Google Analytics4(GA4)は、現代のデジタルマーケティングにおいて不可欠な分析ツールです。
従来のユニバーサルアナリティクス(UA)が終了し、GA4への移行が完了した今、その機能を最大限に活用することが事業成長の鍵を握ります。
本記事では、GA4の基本的な考え方から、成果に直結する具体的な分析・活用方法までを、初心者にも分かりやすく解説します。
初期設定の手順から、外部ツールとの連携テクニックまで網羅し、データに基づいたマーケティング施策の立案と改善を支援します。
Contents
GA4がデジタルマーケティングで重要視される理由とは?
GA4が重要視される理由は、ユーザー行動の多様化とプライバシー保護という現代の潮流に対応した、次世代の計測ツールだからです。
従来の分析ツールでは捉えきれなかった、スマートフォンアプリとWebサイトを横断するユーザーの動きを、Googleの技術で一元的に分析できます。
これにより、顧客の行動全体をより深く理解し、一人ひとりに最適化されたマーケティング施策の展開が可能になりました。
GA4は、データに基づいた意思決定を行う上で必須の基盤となります。
従来のUA(ユニバーサルアナリティクス)から進化した6つのポイント
GA4は、従来のUA(ユニバーサルアナリティクス)から計測の思想そのものが大きく進化しました。

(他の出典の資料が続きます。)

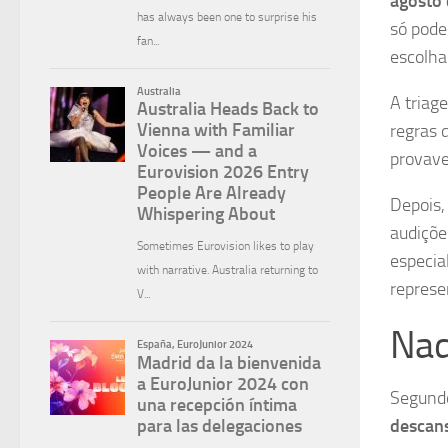
agosto
só pod
escolha
A triage
regras 
provave
Depois,
audiçõe
especia
represe
Nad
Segundo
descans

ユーザー行動をより正確に、かつ多角的に捉えるための機能が多数実装されています。
主な変更点は、計測軸の変化、クロスデバイス分析の強化、機械学習の導入、外部ツール連携の自由度向上、プライバシーへの配慮、そしてレポート画面の刷新です。
これらの進化により、マーケターはより深くデータを読み解き、戦略的な意思決定を下せるようになりました。
計測の軸がユーザー中心の「イベント」ベースに変化
GA4における最も大きな変更点は、計測の軸がUAの「セッション(訪問)」ベースから、ユーザーの行動一つひとつを捉える「イベント」ベースになったことです。
UAでは「ページビュー」が主な指標でしたが、GA4ではページの閲覧だけでなく、スクロール、ファイルのダウンロード、動画の視聴といったウェブサイト上でのあらゆる行動をイベントとして計測します。
これにより、ユーザーがページ内で具体的に何をしたのかを詳細に把握でき、コンテンツの評価やサイト改善の精度を高めることが可能です。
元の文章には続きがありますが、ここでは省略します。